2)      The Hexapla is the six column edition of the Hebrew bible and its Greek versions, prepared by Origen in the middle of the 3rd century CE.  The six columns include:

a)      The Hebrew source

b)      A Greek transliteration

c)      Aquila (for meaning)

d)      Symmarchus

e)      detailed differences between MS and LXX, and

f)        Theodotian

Post-Hexaplaric Revisions.  The important one being Lucian (312 CE). 

A. Tal, “The Samaritan Targum of the Pentateuch” (Click here for the entire article as a self viewing executable for Windows. 1.7 Mbytes)


B. Kedar, “The Latin Translations” (Click here for the entire article as a self viewing executable for Windows. 2.2 Mbytes)


D. Dimant, “Qumran Sectarian Literature,” in M.E. Stone, ed., Jewish Writings of the Second Temple Period (Assen, 1984), pp. 483-550. (Click here for the entire article as a self viewing executable for Windows. 4.2 Mbytes)  


E.Tov, Textual Criticism of the Hebrew Bible (Assen, 1992), pp. 155-197 (Click here for the entire article as a self viewing executable for Windows. 2.7 Mbytes)

Until the discover at Qumran, all three witnesses to biblical text were categorized as Samaritan, Massoretic, or the Hebrew Vorlage of the Septuagint.  These three were referred to a recensions or text-types.  Prophets and Hagiographic works were listed under the latter two since the Samaritans have only the Torah.  Until Qumran few articles were written on the relationships between these three textual witnesses and how they relate to the development of the biblical text.  The definition of the three as recensions was coined by Kahle who stated that each witness was a recension of an older text.  The MT, for instance, he said, did not stabilize until 100 C.E.
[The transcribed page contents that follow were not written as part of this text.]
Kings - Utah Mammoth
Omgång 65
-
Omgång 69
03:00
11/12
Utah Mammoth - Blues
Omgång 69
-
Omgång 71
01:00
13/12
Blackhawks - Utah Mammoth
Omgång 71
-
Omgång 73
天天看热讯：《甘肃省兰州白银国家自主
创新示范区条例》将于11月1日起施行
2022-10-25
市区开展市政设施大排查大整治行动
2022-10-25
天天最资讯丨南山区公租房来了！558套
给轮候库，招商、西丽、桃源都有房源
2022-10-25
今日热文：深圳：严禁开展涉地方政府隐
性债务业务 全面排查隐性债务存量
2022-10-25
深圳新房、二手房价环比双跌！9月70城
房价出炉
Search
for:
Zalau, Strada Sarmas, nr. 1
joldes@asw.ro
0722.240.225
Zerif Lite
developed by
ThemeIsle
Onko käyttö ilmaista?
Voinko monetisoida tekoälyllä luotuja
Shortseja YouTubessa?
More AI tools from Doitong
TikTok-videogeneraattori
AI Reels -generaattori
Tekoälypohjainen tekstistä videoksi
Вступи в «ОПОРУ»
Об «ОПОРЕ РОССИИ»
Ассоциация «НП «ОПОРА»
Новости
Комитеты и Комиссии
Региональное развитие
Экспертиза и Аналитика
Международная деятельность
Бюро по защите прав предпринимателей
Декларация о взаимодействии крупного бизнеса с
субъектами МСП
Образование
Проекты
Following the discovery of the Qumran texts, scholars at first held to the triparate view and tried to classify these new texts as belonging to one of the aforementioned three recensions, with some texts written originally as one type, and then modified to match another.  Later, Tov suggested that these three represented a small number of a larger number of texts, rejecting the phrasing of “recension” and “text-type.”  While there a relationship between these texts, each one contains unique readings. 

The terms “text-type” and “recension” must be rejected in the absence of a visible systematic intent to change the typology, whether to expand, conflate, Judaicise, Christianize, harmonize, etc.  The MT and the LXX do not show this tendency, except locally.  The Samaritan does show this type of recensional activity, but since the changes can be identified in earlier texts no of the Samaritan community, that cannot be said to have been done to represent the Samaritan theology. 

Limiting the group to only three must also be rejected since it was based on the prejudice that the three texts were created for the three distinct societies: MT for Jews, LXX for Christians, and Samaritan.  It was also based on the accepted position that the NT is based on a Triparate division.  The textual reality of the Qumran texts does not support this a triparate view.  In fact, five different groups of texts have been identified at Qumran: the three that were known, and Qumran, and non-aligned.  The non-aligned have so many independent and original reading that one must assume a large number of ancient texts

In grouping texts together, scholars often resort to matching errors in the text; however, one should note that the errors may have been introduced by the proximity of the scribal activity, and does not necessarily mean that one was based on the other. 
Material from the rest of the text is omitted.